In the records below, find the line with "258: 12851-12900" and the line with "284: 14151-14200". Print both exactly, along with every line between them, and no other line.

### Records for this task
--- START ---
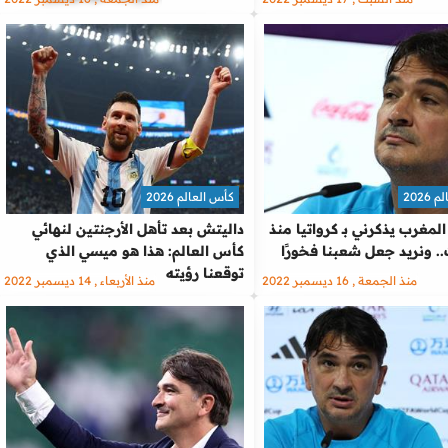
2026
كأس العالم 2026
لمغرب يذكرني بـ كرواتيا منذ
داليتش بعد تأهل الأرجنتين لنهائي
كأس العالم: هذا هو ميسي الذي
توقعنا رؤيته
منذ الجمعة , 16 ديسمبر 2022
منذ الأربعاء , 14 ديسمبر 2022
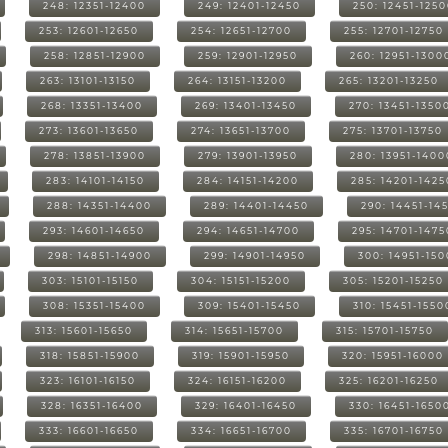
248: 12351-12400
249: 12401-12450
250: 12451-125
253: 12601-12650
254: 12651-12700
255: 12701-12750
258: 12851-12900
259: 12901-12950
260: 12951-1300
263: 13101-13150
264: 13151-13200
265: 13201-13250
268: 13351-13400
269: 13401-13450
270: 13451-1350
273: 13601-13650
274: 13651-13700
275: 13701-13750
278: 13851-13900
279: 13901-13950
280: 13951-1400
283: 14101-14150
284: 14151-14200
285: 14201-1425
288: 14351-14400
289: 14401-14450
290: 14451-14
293: 14601-14650
294: 14651-14700
295: 14701-1475
298: 14851-14900
299: 14901-14950
300: 14951-15
303: 15101-15150
304: 15151-15200
305: 15201-15250
308: 15351-15400
309: 15401-15450
310: 15451-1550
313: 15601-15650
314: 15651-15700
315: 15701-15750
318: 15851-15900
319: 15901-15950
320: 15951-16000
323: 16101-16150
324: 16151-16200
325: 16201-16250
328: 16351-16400
329: 16401-16450
330: 16451-1650
333: 16601-16650
334: 16651-16700
335: 16701-16750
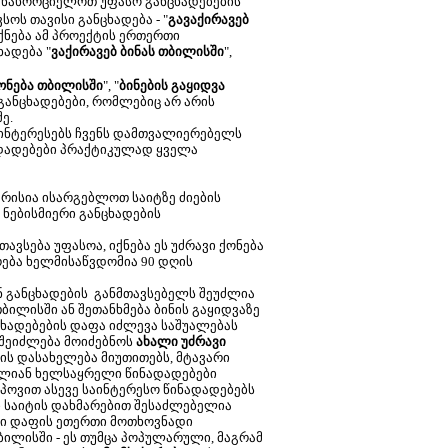
ანახორციელოთ უფასო განცხადებების
ოს თავისი განცხადება - "
გავაქირავებ
ქნება ამ პროექტის ერთერთი
ხადება "
ვაქირავებ ბინას თბილისში
",
ონება თბილისში
", "
ბინების გაყიდვა
ს განცხადებები, რომლებიც არ არის
ე.
აინტერესებს ჩვენს დამთვალიერებელს
ადადებები პრაქტიკულად ყველა
მარისია ისარგებლოთ საიტზე ძიების
 ნებისმიერი განცხადების
ვსება უფასოა, იქნება ეს უძრავი ქონება
რება ხელმისაწვდომია 90 დღის
ნ განცხადების განმთავსებელს შეუძლია
ბილისში ან შეთანხმება ბინის გაყიდვაზე
ცხადებების დაფა იძლევა საშუალებას
 შეიძლება მოიძებნოს
ახალი უძრავი
ის დასახელება მიუთითებს, მტავარი
 ძალიან ხელსაყრელი წინადადებები
 იპოვით ასევე საინტერესო წინადადებებს
ი საიტის დახმარებით შესაძლებელია
ვენი დაფის ეთერთი მოთხოვნადი
ილისში - ეს თუმცა პოპულარული, მაგრამ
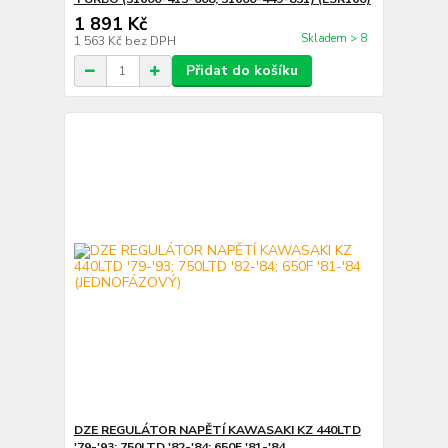
1 891 Kč
Skladem > 8
1 563 Kč
bez DPH
Přidat do košíku
DZE REGULÁTOR NAPĚTÍ KAWASAKI KZ 440LTD
'79-'93; 750LTD '82-'84; 650F '81-'84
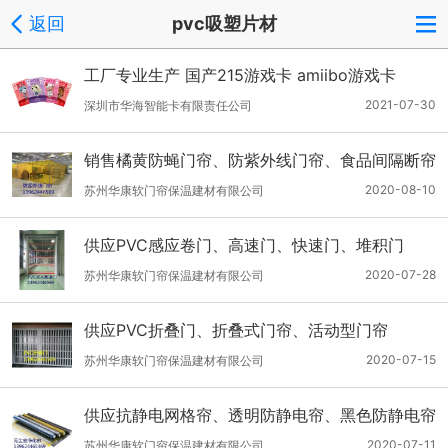
返回
pvc吸塑片材
工厂专业生产 国产215游戏卡 amiibo游戏卡
2021-07-30
深圳市华海智能卡有限责任公司
销售橘黄防蝇门帘、防紫外线门帘、食品间隔断帘
2020-08-10
苏州华康软门帘保温建材有限公司
供应PVC感应卷门、高速门、快速门、堆积门
2020-07-28
苏州华康软门帘保温建材有限公司
供应PVC折叠门、折叠式门帘、活动型门帘
2020-07-15
苏州华康软门帘保温建材有限公司
供应抗静电网格帘、透明防静电帘、黑色防静电帘
2020-07-11
苏州华康软门帘保温建材有限公司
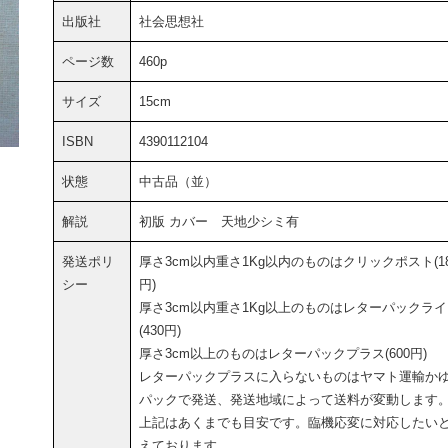
出版社
社会思想社
ページ数
460p
サイズ
15cm
ISBN
4390112104
状態
中古品（並）
解説
初版 カバー 天地少シミ有
発送ポリ
厚さ3cm以内重さ1Kg以内のものはクリックポスト(18
シー
円)
厚さ3cm以内重さ1Kg以上のものはレターパックラ
(430円)
厚さ3cm以上のものはレターパックプラス(600円)
レターパックプラスに入らないものはヤマト運輸か
パックで発送、発送地域によって送料が変動します
上記はあくまでも目安です。臨機応変に対応したい
えております。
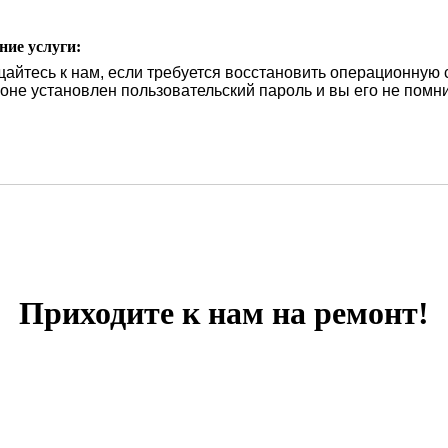
ние услуги:
айтесь к нам, если требуется восстановить операционную 
оне установлен пользовательский пароль и вы его не помни
Приходите к нам на ремонт!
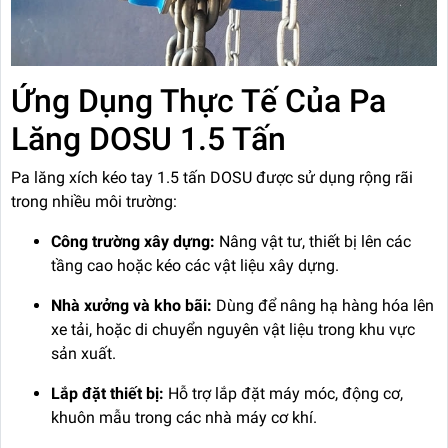
Ứng Dụng Thực Tế Của Pa
Lăng DOSU 1.5 Tấn
Pa lăng xích kéo tay 1.5 tấn DOSU được sử dụng rộng rãi
trong nhiều môi trường:
Công trường xây dựng:
Nâng vật tư, thiết bị lên các
tầng cao hoặc kéo các vật liệu xây dựng.
Nhà xưởng và kho bãi:
Dùng để nâng hạ hàng hóa lên
xe tải, hoặc di chuyển nguyên vật liệu trong khu vực
sản xuất.
Lắp đặt thiết bị:
Hỗ trợ lắp đặt máy móc, động cơ,
khuôn mẫu trong các nhà máy cơ khí.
--- END ---
### Solution for this task
258: 12851-12900
259: 12901-12950
260: 12951-1300
263: 13101-13150
264: 13151-13200
265: 13201-13250
268: 13351-13400
269: 13401-13450
270: 13451-1350
273: 13601-13650
274: 13651-13700
275: 13701-13750
278: 13851-13900
279: 13901-13950
280: 13951-1400
283: 14101-14150
284: 14151-14200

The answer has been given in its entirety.